Addio Agazzani, non doveva finire così. Ondata di commozione per la morte del critico d’arte

di Pierluigi Ghiggini
16/11/2015 – No, non doveva finire così. Eppure è questa la dura realtà alla quale non possiamo più mettere rimedio. Il critico d’arte Alberto Agazzani si è tolto la vita domenica pomeriggio nella sua abitazione di via Farini a Reggio Emilia. Aveva 48 anni.

Alberto Agazzani

Alberto Agazzani

Il corpo  stato trovato da due amiche, Terry e Sandra che – preoccupate perchè da sabato non avevano più notizie di lui, neppure su whatsapp – questa mattina sono entrate in casa sua e hanno fatto la terribile scoperta. La notizia si è sparsa in un baleno in città, lasciando sconvolte e incredule tante persone che lo stimavano e gli erano state vicine. Si contano a migliaia i messaggi e i ricordi commossi lanciati sui social network: fran i tanti messaggi, quello del sindaco Luca Vecchi, della fondazione de I Teatri, di Giuseppe Pagliani di Forza Italia.

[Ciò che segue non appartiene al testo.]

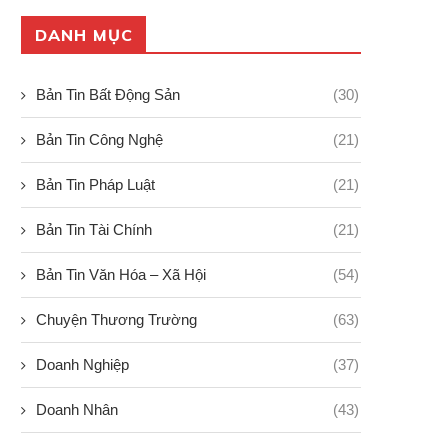
DANH MỤC
Bản Tin Bất Động Sản
(30)
Bản Tin Công Nghệ
(21)
Bản Tin Pháp Luật
(21)
Bản Tin Tài Chính
(21)
Bản Tin Văn Hóa – Xã Hội
(54)
Chuyện Thương Trường
(63)
Doanh Nghiệp
(37)
Doanh Nhân
(43)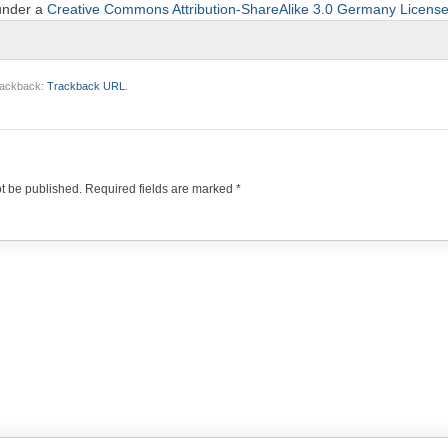
 under a
Creative Commons Attribution-ShareAlike 3.0 Germany Licens
trackback:
Trackback URL
.
ot be published.
Required fields are marked
*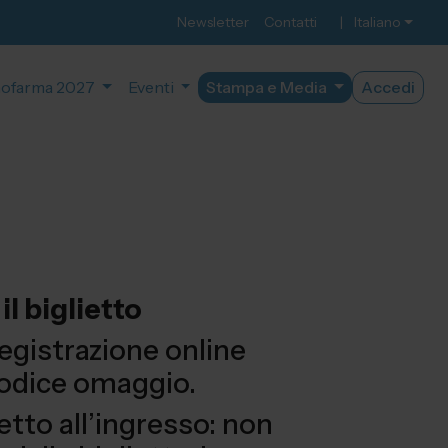
Newsletter
Contatti
|
Italiano
ofarma 2027
Eventi
Stampa e Media
Accedi
l biglietto
egistrazione online
codice omaggio.
ietto all’ingresso: non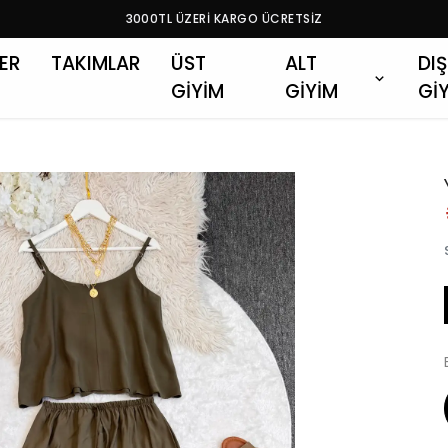
3000TL ÜZERİ KARGO ÜCRETSİZ
LER
TAKIMLAR
ÜST
ALT
DIŞ
GİYİM
GİYİM
Gİ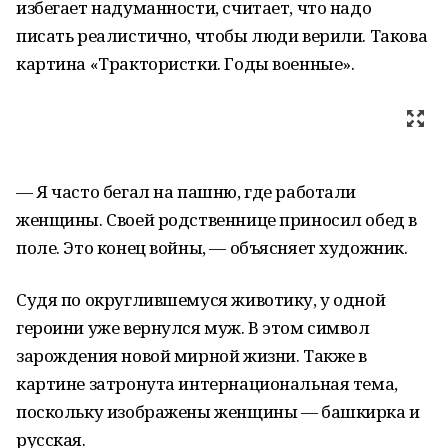
избегает надуманности, считает, что надо
писать реалистично, чтобы люди верили. Такова
картина «Трактористки. Годы военные».
— Я часто бегал на пашню, где работали
женщины. Своей родственнице приносил обед в
поле. Это конец войны, — объясняет художник.
Судя по округлившемуся животику, у одной
героини уже вернулся муж. В этом символ
зарождения новой мирной жизни. Также в
картине затронута интернациональная тема,
поскольку изображены женщины — башкирка и
русская.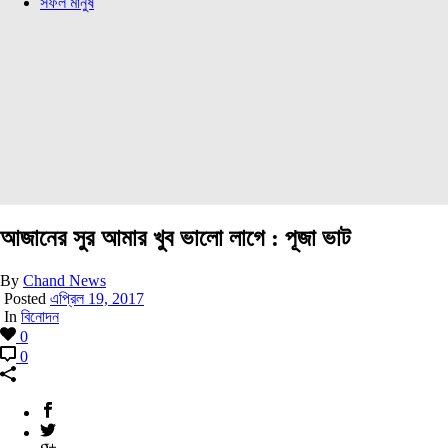
সফল মানুষ
আজানের সুর আমার খুব ভালো লাগে : পূজা ভাট
By
Chand News
Posted
এপ্রিল 19, 2017
In
বিনোদন
0
0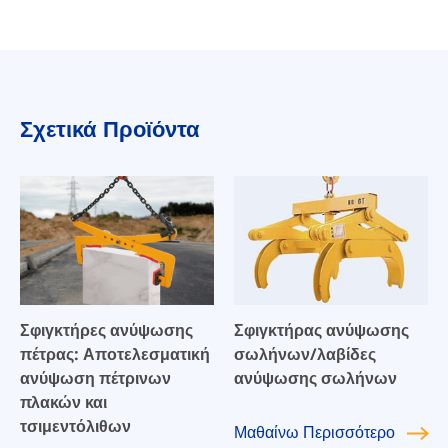
Σχετικά Προϊόντα
Σφιγκτήρες ανύψωσης
Σφιγκτήρας ανύψωσης
πέτρας: Αποτελεσματική
σωλήνων/λαβίδες
ανύψωση πέτρινων
ανύψωσης σωλήνων
πλακών και
τσιμεντόλιθων
Μαθαίνω
Περισσότερο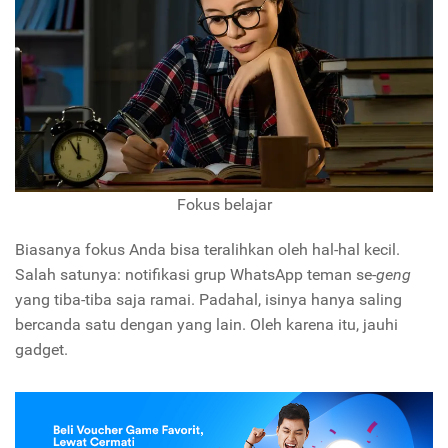
Fokus belajar
Biasanya fokus Anda bisa teralihkan oleh hal-hal kecil.
Salah satunya: notifikasi grup WhatsApp teman se-
geng
yang tiba-tiba saja ramai. Padahal, isinya hanya saling
bercanda satu dengan yang lain. Oleh karena itu, jauhi
gadget.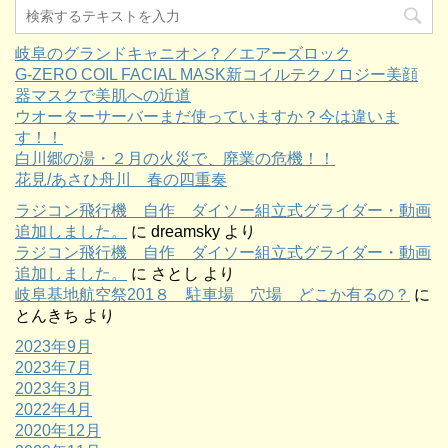
岐阜のグランドキャニオン？／エアーズロック
G-ZERO COIL FACIAL MASK新コイルテクノロジー美顔
器マスクで美肌への近道
ウオーターサーバーまだ使っていますか？今は違いま
す！！
白川郷の湯・２月の火災で、廃業の危機！！
花見/あさひ舟川 春の四重奏
ラジコン飛行機 自作 ダイソー組立式グライダー・動画
追加しました。
に
dreamsky
より
ラジコン飛行機 自作 ダイソー組立式グライダー・動画
追加しました。
に
さとし
より
岐阜基地航空祭201８ 駐車場 穴場 どこか有るの？
に
とんきち
より
2023年9月
2023年7月
2023年3月
2022年4月
2020年12月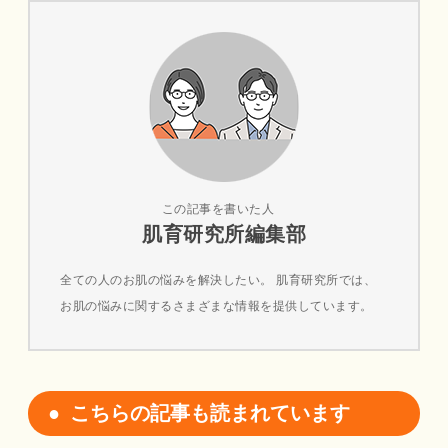
この記事を書いた人
肌育研究所編集部
全ての人のお肌の悩みを解決したい。 肌育研究所では、
お肌の悩みに関するさまざまな情報を提供しています。
こちらの記事も読まれています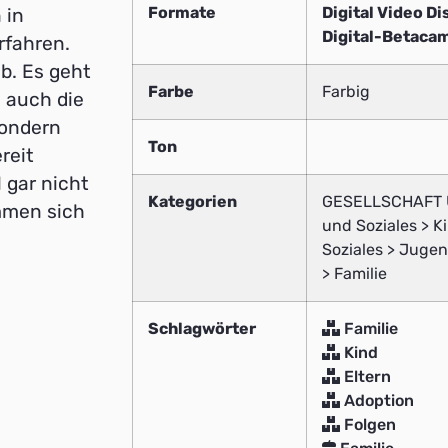
Formate
Digital Video Di
 in
Digital-Betaca
rfahren.
b. Es geht
Farbe
Farbig
l auch die
sondern
Ton
reit
 gar nicht
Kategorien
GESELLSCHAFT U
ommen sich
und Soziales > K
Soziales > Jugen
> Familie
Schlagwörter
Familie
Kind
Eltern
Adoption
Folgen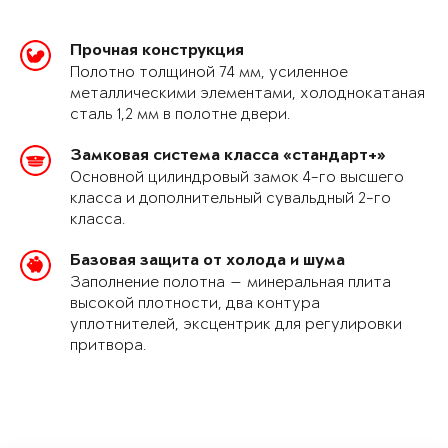
Прочная конструкция
Полотно толщиной 74 мм, усиленное
металлическими элементами, холоднокатаная
сталь 1,2 мм в полотне двери.
Замковая система класса «стандарт+»
Основной цилиндровый замок 4-го высшего
класса и дополнительный сувальдный 2-го
класса.
Базовая защита от холода и шума
Заполнение полотна — минеральная плита
высокой плотности, два контура
уплотнителей, эксцентрик для регулировки
притвора.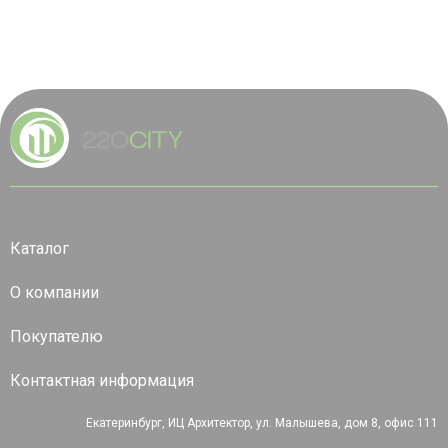
Каталог
О компании
Покупателю
Контактная информация
Екатеринбург, ИЦ Архитектор, ул. Малышева, дом 8, офис 111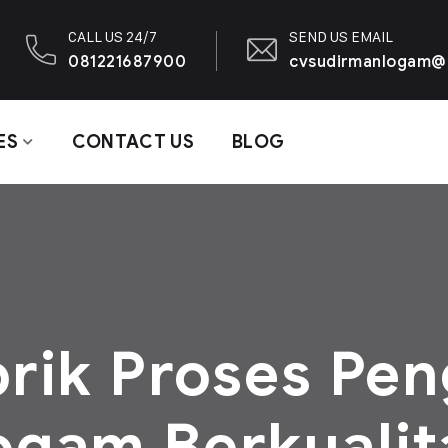
CALL US 24/7
SEND US EMAIL
081221687900
cvsudirmanlogam@
ES
CONTACT US
BLOG
rik Proses Pe
ogam Berkualit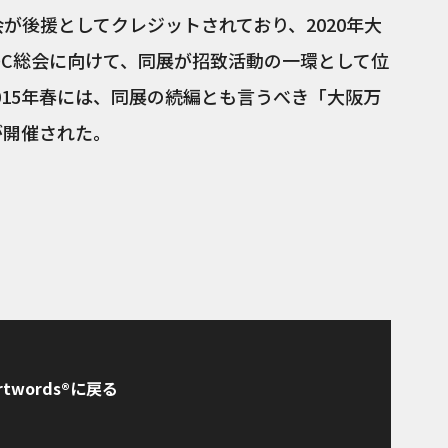
会が後援としてクレジットされており、2020年大
OC総会に向けて、同展が招致活動の一環として位
015年春には、同展の続編とも言うべき「大阪万
が開催された。
rtwords®に戻る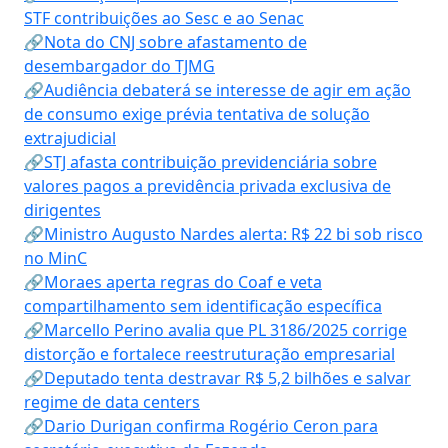
STF contribuições ao Sesc e ao Senac
🔗Nota do CNJ sobre afastamento de
desembargador do TJMG
🔗Audiência debaterá se interesse de agir em ação
de consumo exige prévia tentativa de solução
extrajudicial
🔗STJ afasta contribuição previdenciária sobre
valores pagos a previdência privada exclusiva de
dirigentes
🔗Ministro Augusto Nardes alerta: R$ 22 bi sob risco
no MinC
🔗Moraes aperta regras do Coaf e veta
compartilhamento sem identificação específica
🔗Marcello Perino avalia que PL 3186/2025 corrige
distorção e fortalece reestruturação empresarial
🔗Deputado tenta destravar R$ 5,2 bilhões e salvar
regime de data centers
🔗Dario Durigan confirma Rogério Ceron para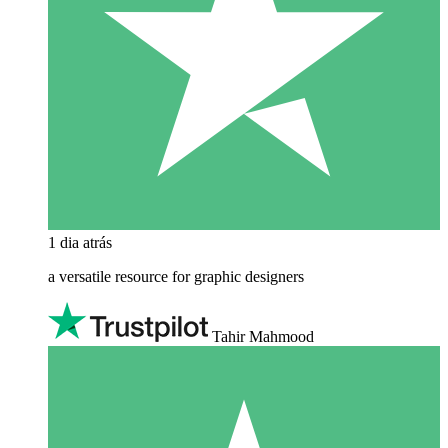
1 dia atrás
a versatile resource for graphic designers
Tahir Mahmood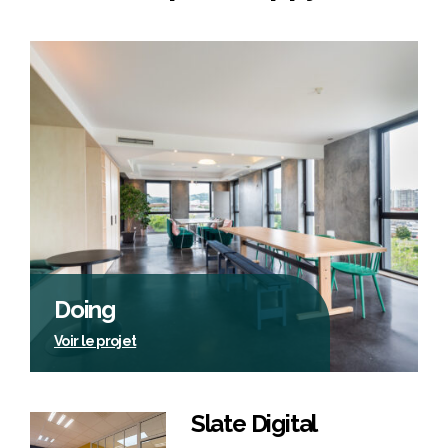
Doing
Voir le projet
Slate Digital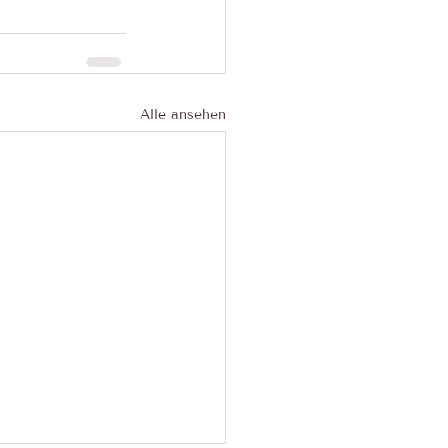
Alle ansehen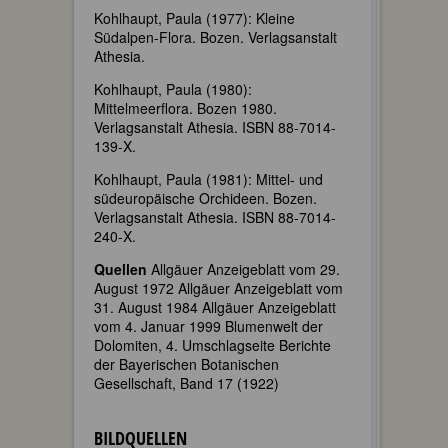
Kohlhaupt, Paula (1977): Kleine
Südalpen-Flora. Bozen. Verlagsanstalt
Athesia.
Kohlhaupt, Paula (1980):
Mittelmeerflora. Bozen 1980.
Verlagsanstalt Athesia. ISBN 88-7014-
139-X.
Kohlhaupt, Paula (1981): Mittel- und
südeuropäische Orchideen. Bozen.
Verlagsanstalt Athesia. ISBN 88-7014-
240-X.
Quellen
Allgäuer Anzeigeblatt vom 29.
August 1972 Allgäuer Anzeigeblatt vom
31. August 1984 Allgäuer Anzeigeblatt
vom 4. Januar 1999 Blumenwelt der
Dolomiten, 4. Umschlagseite Berichte
der Bayerischen Botanischen
Gesellschaft, Band 17 (1922)
BILDQUELLEN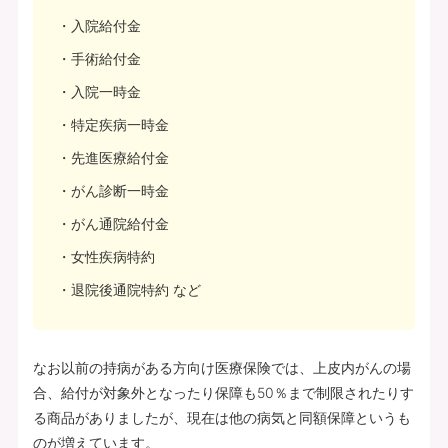
入院給付金
手術給付金
入院一時金
特定疾病一時金
先進医療給付金
がん診断一時金
がん通院給付金
女性疾病特約
退院後通院特約 など
なお以前の持病がある方向け医療保険では、上皮内がんの場
合、給付が対象外となったり保障も50％まで制限されたりす
る商品がありましたが、現在は他の病気と同額保障というも
のが増えています。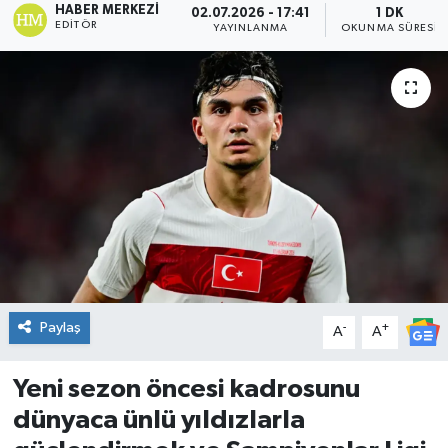
HABER MERKEZI
02.07.2026 - 17:41
1 DK
EDITÖR
YAYINLANMA
OKUNMA SÜRESI
DÜNYA
Dursunbey
Edremit
EĞİTİM
EKONOMİ
Erdek
Paylaş
-
+
A
A
Gömeç
Yeni sezon öncesi kadrosunu
Gönen
dünyaca ünlü yıldızlarla
Havran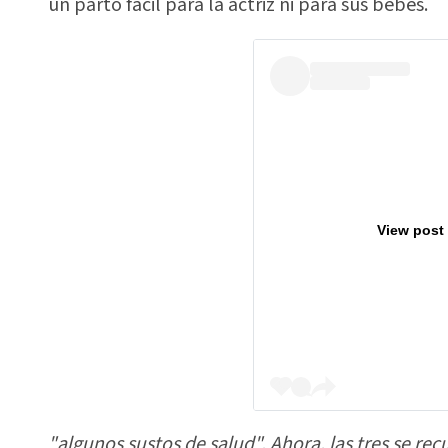
un parto fácil para la actriz ni para sus bebés.
View post
"algunos sustos de salud". Ahora, las tres se 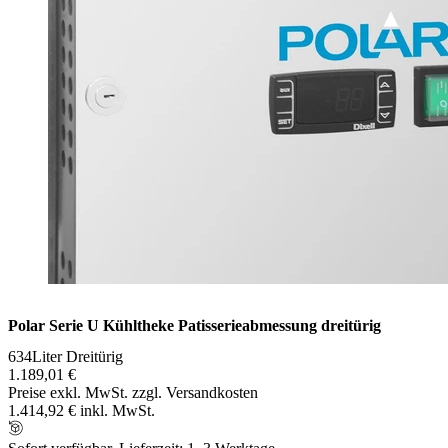
Polar Serie U Kühltheke Patisserieabmessung dreitürig
634Liter Dreitürig
1.189,01 €
Preise exkl. MwSt. zzgl. Versandkosten
1.414,92 € inkl. MwSt.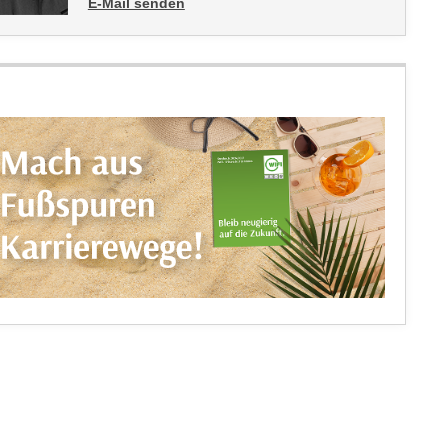
E-Mail senden
an Stefan Kurz: mailto:stefan.kurz@wktirol.at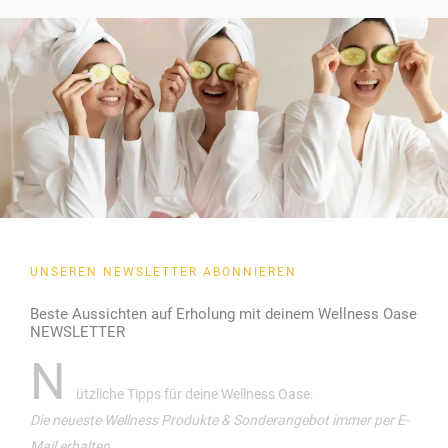
UNSEREN NEWSLETTER ABONNIEREN
Beste Aussichten auf Erholung mit deinem Wellness Oase
NEWSLETTER
N
ützliche Tipps für deine Wellness Oase.
Die neueste Wellness Produkte & Sonderangebot immer per E-
Mail erhalten.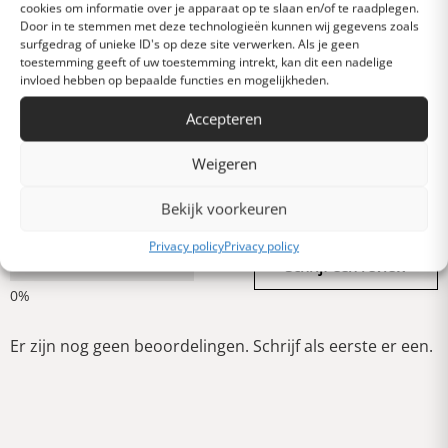
cookies om informatie over je apparaat op te slaan en/of te raadplegen.
Door in te stemmen met deze technologieën kunnen wij gegevens zoals
surfgedrag of unieke ID's op deze site verwerken. Als je geen
Heel goed
toestemming geeft of uw toestemming intrekt, kan dit een nadelige
invloed hebben op bepaalde functies en mogelijkheden.
Gemiddeld
Accepteren
Weigeren
Slecht
Bekijk voorkeuren
Privacy policy
Privacy policy
Verschrikkelijk
Schrijf een review
Er zijn nog geen beoordelingen. Schrijf als eerste er een.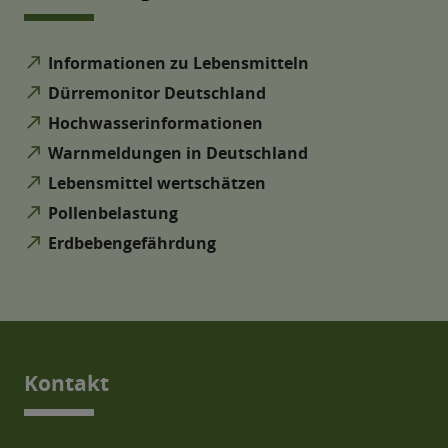
north_east
Informationen zu Lebensmitteln
north_east
Dürremonitor Deutschland
north_east
Hochwasserinformationen
north_east
Warnmeldungen in Deutschland
north_east
Lebensmittel wertschätzen
north_east
Pollenbelastung
north_east
Erdbebengefährdung
Kontakt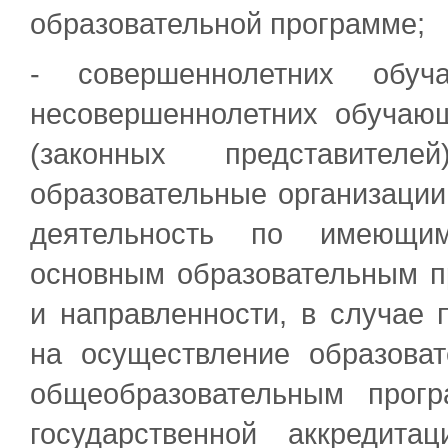
образовательной программе;
- совершеннолетних обу
несовершеннолетних обучаю
(законных представите
образовательные организаци
деятельность по имеющим
основным образовательным п
и направленности, в случае 
на осуществление образова
общеобразовательным прогр
государственной аккредит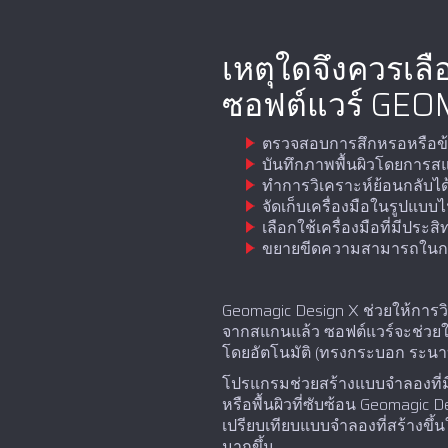
เหตุใดจึงควรเลื
ซอฟต์แวร์ GEO
ตรวจสอบการสึกหรอหรือข้
บันทึกภาพพื้นผิวโดยกา
ทำการวิเคราะห์ย้อนกลับได้
จัดเก็บเครื่องมือในรูปแบบ
เลือกใช้เครื่องมือที่มีป
ขยายขีดความสามารถในการ
Geomagic Design X ช่วยให้การวิ
จากสแกนแล้ว ซอฟต์แวร์จะช่วยใ
โดยอัตโนมัติ (ทรงกระบอก ระนาบ 
โปรแกรมช่วยสร้างแบบจำลองที่มี
หรือพื้นผิวที่ซับซ้อน Geomagi
เปรียบเทียบแบบจำลองที่สร้างขึ
มากขึ้น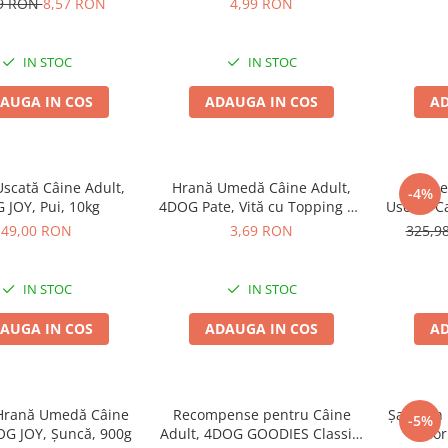
99 RON
8,57 RON
4,99 RON
IN STOC
IN STOC
AUGA IN COS
ADAUGA IN COS
AD
scată Câine Adult,
Hrană Umedă Câine Adult,
Pache
-4%
 JOY, Pui, 10kg
4DOG Pate, Vită cu Topping de
Uscata C
Legume, 150g
Nature
49,00 RON
3,69 RON
325,9
IN STOC
IN STOC
AUGA IN COS
ADAUGA IN COS
AD
Hrană Umedă Câine
Recompense pentru Câine
Șampon 
-5%
OG JOY, Șuncă, 900g
Adult, 4DOG GOODIES Classic,
Clor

Agazzani era un personaggio molto conosciuto,  certamente uno dei migliori critici italiani della nuova generazione, scopritore di talenti assurti a fama nazionale quali il compianto Angelo Davoli e Agostino Arrivabene, curatore di grandi mostre, implacabile critico musicale in un mondo in cui,come scrisse Giorgio Bocca, non si parla male neppure di una sfilata di moda. Era un intellettuale indipendente, un polemista  senza peli sulla
lingua: memorabile un suo scontro televisivo Vittorio Sgarbi. Proprio per questo insieme a tantissimi amici ed estimatori si era fatto anche nemici e detrattori.

Alberto Agazzani

Alberto Agazzani

Nondimeno a Reggio era molto amato, al di là di ogni apparenza, e  lo hanno dimostrato  le file interminabili di amici che andarono a trovarlo prima al Maggiore di Parma (lasciando stupefatti i medici per tanta dimostrazine d’affetto) e poi a Correggio nei ricoveri seguiti al gravissimo incidente occorsogli la sera del 22 luglio, cadendo in Vespa alla rotonda di via Settembrini.
Sembrava dovesse restare offeso in modo irrimodiabile,  invece la sua ripresa ha avuto del miracoloso: il recupero non era ancora completo, continuava ad avere vuoti di memoria, tuttavia era tornato a una vita normale. Era tornato il dandy inossidabile di prima,  e progettava di sposarsi col fidanzato Andrea.
Quando un certo giorno è tornato su Facebook, è esplosa la

festa. Ma la speranza si è dissolta troppo resto, in un pezzo di corda legato al collo in una maledetta domenica pomeriggio.
Non avevamo capito che la depressione e la disperazione lavoravano dentro di lui, al punto da fargli dire addio a una vita che doveva sembrargli ormai un peso insopportabile.
Ci resteranno i suoi scritti innumerevoli, le sue catilinarie, lo spirito dell’intellettuale raffinato e sempre in mezzo ai guai, prodigo di consigli e pronto ad aiutare gli amici e i talenti senza nulla chiedere, un guerriero dell’arte capace di rischiare per le proprie convinzioni e anche – ed è una dote rara – di riconoscere i propri errori.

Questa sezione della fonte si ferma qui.